|Spanish - Chinese||The Optics Book - Scattering&Spectrum||Written by:Karen|
The Optics Book
Did you ever wonder why the sky was blue?
In 1971, the English scientist, Lord Rayleigh explained the scattering of Light. The scattering of particles smaller than a wavelength is now also referred to as Rayleigh scattering.
The air is filled with thousands of molecules of nitrogen and oxygen. These molecules are spread out randomly. Photons of Light can set these molecules into an oscillation. When this happens, the molecules will absorb and emit photons. The emitted photons are scattered in a random manner because of the random placement of the molecules themselves.
Light, which is closer to the ultraviolet part of the electromagnetic spectrum, will scatter more widely than Light that is closer to the infrared part of the electromagnetic spectrum.
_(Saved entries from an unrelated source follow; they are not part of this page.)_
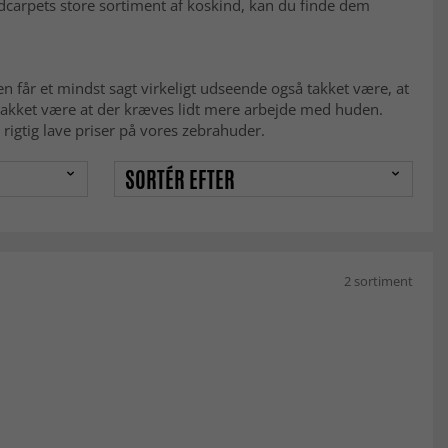
dcarpets store sortiment af koskind, kan du finde dem
n får et mindst sagt virkeligt udseende også takket være, at
takket være at der kræves lidt mere arbejde med huden.
rigtig lave priser på vores zebrahuder.
SORTÉR EFTER
2 sortiment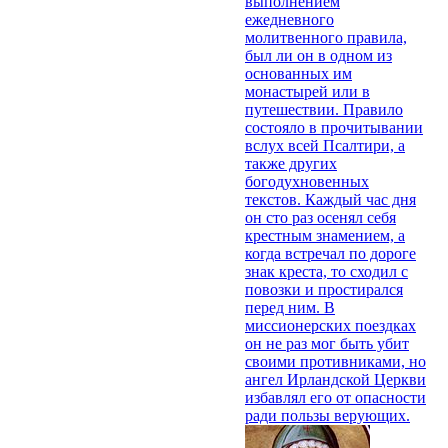
выполнением
ежедневного
молитвенного правила,
был ли он в одном из
основанных им
монастырей или в
путешествии. Правило
состояло в прочитывании
вслух всей Псалтири, а
также других
богодухновенных
текстов. Каждый час дня
он сто раз осенял себя
крестным знамением, а
когда встречал по дороге
знак креста, то сходил с
повозки и простирался
перед ним. В
миссионерских поездках
он не раз мог быть убит
своими противниками, но
ангел Ирландской Церкви
избавлял его от опасности
ради пользы верующих.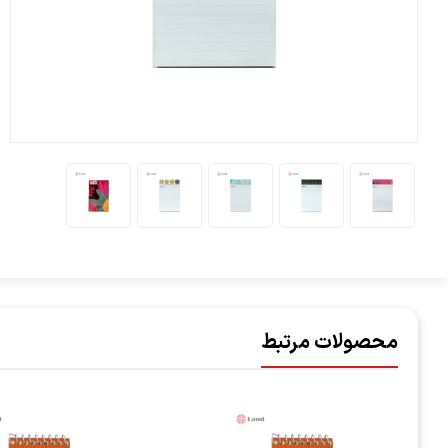
محصولات مرتبط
This is because the molecules of nitrogen and oxygen have natural frequencies that are in the ultraviolet zone. The closer a frequency gets to the natural frequency of the object, the larger the amplitude of the oscillation will be. As the frequency of the Light approaches that of the UV frequency (this would mean the colors like blue and violet), the amplitude of the oscillation would be larger, and the photons would be scattered more widely.
The sky therefore appears to be blue because when the white Light of the sun is scattered, the blue color is scattered the most. It does not appear to be violet, although violet would scatter the most, because there is not much violet in the sunLight. The red side of the spectrum can travel through the atmosphere farther because it does not scatter as much. But, the sky is not always blue. For instance, during sunrise and sunset, the sky appears to be reddish. This is because the rays from the sun approach the earth at closer angles to the atmosphere, and have more molecules to penetrate through. The blue Light is scattered very far about, and the red and orange Lights are the only ones that are able to get through the atmosphere.